Convolutional 2D Knowledge Graph Embeddings

https://ojs.aaai.org/index.php/AAAI/article/view/11573


Abstract Link prediction for knowledge graphs is the task of predicting missing relationships between entities. Previous work on link prediction has focused on shallow, fast models which can scale to large knowledge graphs. However, these models learn less expressive features than deep, multi-layer models which potentially limits performance. (之前模型浅层、快速但表现力差不及深层模型). In this work we introduce ConvE, a multi-layer convolutional network model for link prediction, and report state-of-the-art results for several established datasets. We also show that the model is highly parameter efficient, yielding the same performance as DistMult and R-GCN with 8x and 17x fewer parameters. Analysis of our model suggests that it is particularly effective at modelling nodes with high indegree – which are common in highlyconnected, complex knowledge graphs such as Freebase and YAGO3. In addition, it has been noted that the WN18 and FB15k datasets suffer from test set leakage, due to inverse relations from the training set being present in the test set however, the extent of this issue has so far not been quantified. We find this problem to be severe: a simple rule-based model can achieve state-of-the-art results on both WN18 and FB15k. To ensure that models are evaluated on datasets where simply exploiting inverse relations cannot yield competitive results, we investigate and validate several commonly used datasets – deriving robust variants where necessary. We then perform experiments on these robust datasets for our own and several previously proposed models, and find that ConvE achieves state-of-the-art Mean Reciprocal Rank across all datasets.

  1. Introduction

之前提出的模型如disMult,Trans等,都是浅层模型,模型比较简单,参数较少、训练速度快,但是这些模型相比于深层模型,表现力差,不能抓到更复杂的信息。
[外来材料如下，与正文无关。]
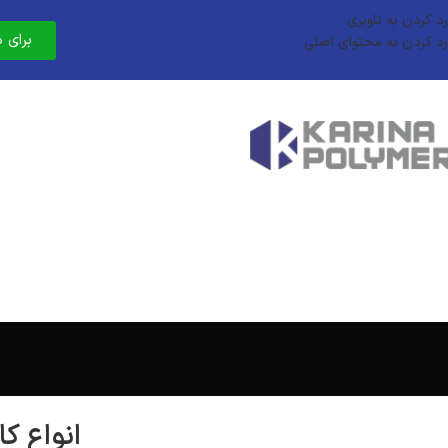
رد کردن به ناوبری
برای 
رد کردن به محتوای اصلی
انواع کا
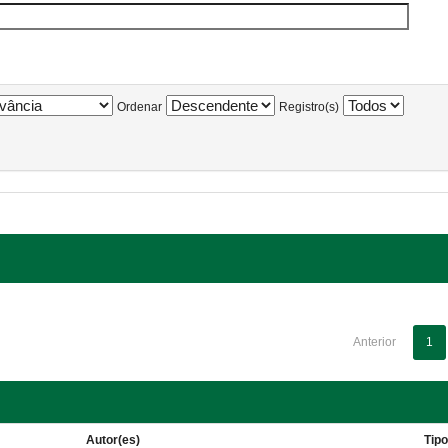
Ordenar
Registro(s)
Anterior
1
Autor(es)
Tip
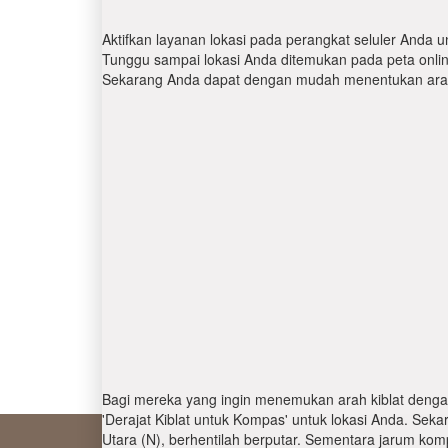
Aktifkan layanan lokasi pada perangkat seluler Anda u
Tunggu sampai lokasi Anda ditemukan pada peta online.
Sekarang Anda dapat dengan mudah menentukan arah 
Bagi mereka yang ingin menemukan arah kiblat denga
'Derajat Kiblat untuk Kompas' untuk lokasi Anda. Se
Utara (N), berhentilah berputar. Sementara jarum kom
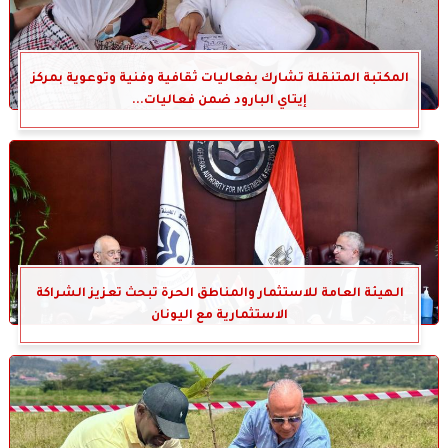
المكتبة المتنقلة تشارك بفعاليات ثقافية وفنية وتوعوية بمركز
إيتاي البارود ضمن فعاليات...
الهيئة العامة للاستثمار والمناطق الحرة تبحث تعزيز الشراكة
الاستثمارية مع اليونان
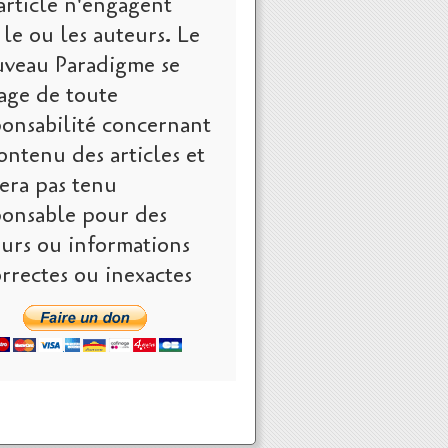
article n'engagent
le ou les auteurs. Le
veau Paradigme se
age de toute
ponsabilité concernant
ontenu des articles et
era pas tenu
ponsable pour des
eurs ou informations
rrectes ou inexactes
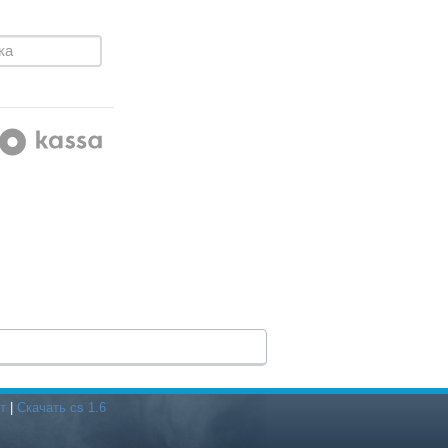
т
|
Скачать cs 1.6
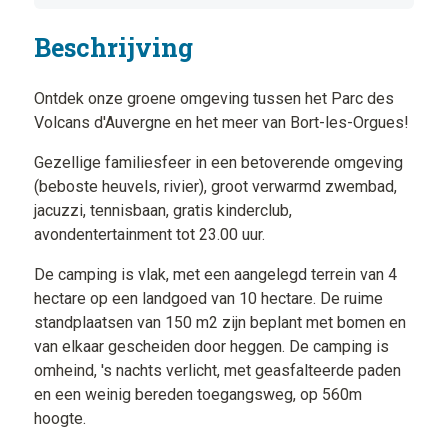
Beschrijving
Ontdek onze groene omgeving tussen het Parc des
Volcans d'Auvergne en het meer van Bort-les-Orgues!
Gezellige familiesfeer in een betoverende omgeving
(beboste heuvels, rivier), groot verwarmd zwembad,
jacuzzi, tennisbaan, gratis kinderclub,
avondentertainment tot 23.00 uur.
De camping is vlak, met een aangelegd terrein van 4
hectare op een landgoed van 10 hectare. De ruime
standplaatsen van 150 m2 zijn beplant met bomen en
van elkaar gescheiden door heggen. De camping is
omheind, 's nachts verlicht, met geasfalteerde paden
en een weinig bereden toegangsweg, op 560m
hoogte.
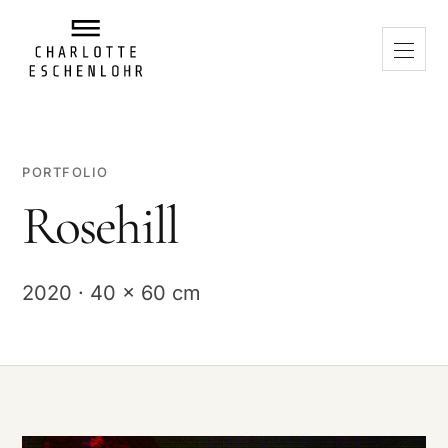
PORTFOLIO
Rosehill
2020 · 40 x 60 cm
浅层模型想要增加特征数量的方法,只能是增加embedding的维度,但随着知识图谱的不断扩大,模型参数会变得很大,也很容易过拟合。

本文的贡献:

  • 介绍了一个简单的、有竞争力的2D卷积链路预测模型,ConvE;
  • 开发了一个1-N的评分程序,加速三倍的训练和300倍的评估;
  • 更好的参数效率,比DistMult和R-GCN在FB15k-237表现更好,参数却是它们的1/8,1/17;
  • 论文提出的模型与其他浅的模型的性能区别随着知识图谱复杂度的增加而成比例增加
  • 验证了测试数据集泄露的严重性,同时提出了一个改进版的数据集
  • 对ConvE和先前其他最好的模型做了评估,ConvE取得了SOTA效果

1D vs 2D Convolutions

文章认为2D卷积比1D卷积通过embedding之间的交互增强了模型的表现力。
1D卷积对一维的embedding,通过k=3的过滤器进行卷积,这样只能捕捉到两个向量拼接点处的交互:

\[\left( \left[ \begin{matrix} a & a & a \\ \end{matrix} \right];\left[ \begin{matrix} b & b & b \\ \end{matrix} \right] \right)=\left[ \begin{matrix} a & a & a & b & b & b \\ \end{matrix} \right]\]

得到的结果维度为1*4。

2D卷积将二维embedding进行堆叠,然后用3*3的卷积核进行卷积,这样可以捕捉整个拼接行的交互:

\[\left( \left[ \begin{matrix} a & a & a \\ a & a & a \\ \end{matrix} \right];\left[ \begin{matrix} b & b & b \\ b & b & b \\ \end{matrix} \right] \right)=\left[ \begin{matrix} a & a & a \\ a & a & a \\ b & b & b \\ b & b & b \\ \end{matrix} \right]\]

得到的结果维度为2*1,也可以采用以下形式进行堆叠:

\[\left[ \begin{matrix} a & a & a \\ b & b & b \\ a & a & a \\ b & b & b \\ \end{matrix} \right]\]

image

Remark1: nn.Conv2d(1, 32, (3, 3), bias=True)

ConvE的打分函数:

\[{{\psi }_{r}}\left( {{e}_{s}},{{e}_{o}} \right)=f\left( vec\left( f\left( \left[ {{{\bar{e}}}_{s}};{{{\bar{r}}}_{r}} \right]*\omega \right) \right)W \right){{e}_{o}}\tag{1} \]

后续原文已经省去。